Kooperationsvertrag zwischen Deutscher Bank und Berliner Hochschulen belegt schleichenden Ausverkauf der Wissenschaft

Von Ralf Wurzbacher *

Wissen ist Macht – und Macht schafft Wissen. Die Deutsche Bank läßt dafür einiges springen. Zehn Millionen Euro habe das größte deutsche Geldhaus in den vergangenen Jahren in Forschung und Lehre im Bereich Finanzwissenschaften investiert, bekundete ihr Vorstandschef Josef Ackermann am Donnerstag (26. Mai) in Frankfurt am Main. »Er hat richtig damit geprotzt«, schilderte der Berliner Politologe Peter Grottian tags darauf gegenüber junge Welt. Zuvor hatte der als Sozialaktivist bekannte Professor der Freien Universität (FU) den Bankenboß vor versammelter Aktionärsmannschaft mit der Frage provoziert, wie viele Lehrstühle die Deutsche Bank an deutschen Universitäten gekauft habe.

Hintergrund ist ein von Grottian publik gemachter »Sponsoren- und Kooperationsvertrag« zwischen dem Kreditinstitut und der Humboldt-Universität (HU) sowie der Technischen Universität (TU) Berlin aus dem Jahre 2006 (jW berichtete). Der Kontrakt räumt der Deutschen Bank umfassende Gestaltungs- und Mitspracherechte im Zusammenhang mit der Gründung des Instituts für Angewandte Finanzmathematik ein. Mitbestimmen durfte der Konzern beispielsweise bei der Besetzung und Ausrichtung zweier Stiftungsprofessuren, der Lehrkonzeption sowie hinsichtlich der Außendarstellung der beteiligten Hochschulen. Sogar ein spezielles Vetorecht bei der Veröffentlichung von Forschungsergebnissen und gesonderte Werberechte der Bank an den Universitäten wurden vertraglich festgelegt.
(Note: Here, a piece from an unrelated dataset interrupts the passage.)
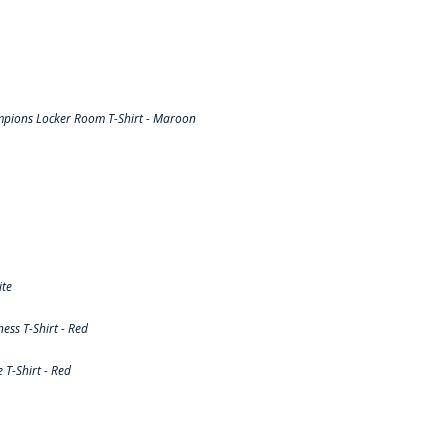
pions Locker Room T-Shirt - Maroon
ite
ss T-Shirt - Red
T-Shirt - Red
Für Grottian ist das Dokument ein Beleg dafür, »wie weit der Ausverkauf und die Drangsalierung der Wissenschaft gehen kann«. Ihre strukturelle Unterfinanzierung und der Spardruck mache die Hochschulen »sehr viel willfähriger gegenüber solchen Avancen als noch vor zehn oder 20 Jahren«, beklagte er. Im aktuellen Falle werde »völlig dreist und unverhohlen deutlich gemacht: Wir haben Geld, wir haben ein Interesse, wir diktieren alles, was möglich ist«. Das Engagement der Deutschen Bank sollte eigentlich von 2007 an auf insgesamt acht Jahre (vier plus vier) angelegt sein und jährlich drei Millionen Euro umfassen. Wie die Tageszeitung (taz) vom Donnerstag in Erfahrung brachte, läuft die Kooperation an der HU bereits im Juni, also nach Ende der ersten Förderphase, aus. Dasselbe gilt für die TU, von der nach jW-Anfrage verlautete: »Die Unabhängigkeit der Forschung und der Lehre ist auch bei Stiftungsprofessuren in rechtlicher Hinsicht uneingeschränkt gewährleistet.«

Der »Deutsche-Bank-Stiftungsprofessor für Finanzmathematik« an der TU heißt Peter Bank. Er war gestern in seinem Büro nicht erreichbar, um Auskunft über den Grad der Einflußnahme des Geldhauses auf sein Schaffen zu geben. Nimmt man den Wortlaut der Kooperationsvereinbarung, kann es mit der wissenschaftlichen Freiheit nicht allzuweit her sein. Danach sind »alle Forschungsergebnisse (...), die im Rahmen der zwischen den Vertragspartnern abgestimmten Forschungsprojekte entstehen«, der Deutschen Bank »zur Freigabe vorzulegen«. Lehre und Forschung werden nicht nur konzeptionell, sondern auch personell infiltriert. Bankmitarbeiter können »Lehraufträge erhalten und zu Prüfungen herangezogen werden« und sind Hochschulmitarbeitern »in wissenschaftlichen Belangen« gleichzustellen, heißt es in dem Dokument, das junge Welt vorliegt.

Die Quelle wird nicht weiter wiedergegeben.